_Information given_
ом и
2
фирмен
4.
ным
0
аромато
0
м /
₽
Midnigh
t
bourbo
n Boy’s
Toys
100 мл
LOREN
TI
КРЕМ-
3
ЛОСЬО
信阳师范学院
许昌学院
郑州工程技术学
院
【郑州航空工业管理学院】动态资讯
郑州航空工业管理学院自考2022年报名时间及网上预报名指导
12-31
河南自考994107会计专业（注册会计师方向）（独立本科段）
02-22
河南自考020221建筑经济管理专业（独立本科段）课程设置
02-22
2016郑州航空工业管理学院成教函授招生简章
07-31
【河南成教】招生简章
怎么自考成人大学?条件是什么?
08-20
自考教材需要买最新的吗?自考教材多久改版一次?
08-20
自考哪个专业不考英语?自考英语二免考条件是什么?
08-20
==
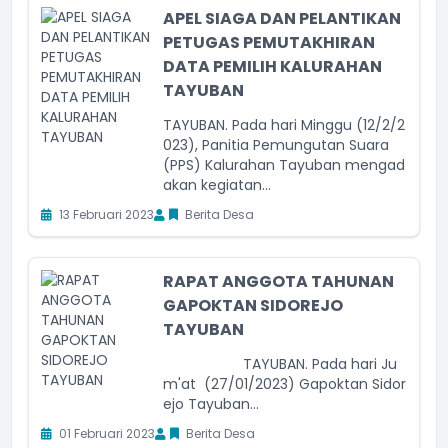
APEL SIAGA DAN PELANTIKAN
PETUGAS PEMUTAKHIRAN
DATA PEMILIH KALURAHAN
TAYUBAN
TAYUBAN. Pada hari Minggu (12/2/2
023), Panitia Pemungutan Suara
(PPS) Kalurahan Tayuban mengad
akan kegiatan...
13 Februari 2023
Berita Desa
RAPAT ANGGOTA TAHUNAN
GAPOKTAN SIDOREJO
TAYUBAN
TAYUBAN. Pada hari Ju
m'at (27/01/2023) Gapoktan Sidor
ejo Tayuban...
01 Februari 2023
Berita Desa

_Directions for this task_
If a line in the data above includes the string "独立本科段", copy it.

_Written solution_
河南自考994107会计专业（注册会计师方向）（独立本科段）
河南自考020221建筑经济管理专业（独立本科段）课程设置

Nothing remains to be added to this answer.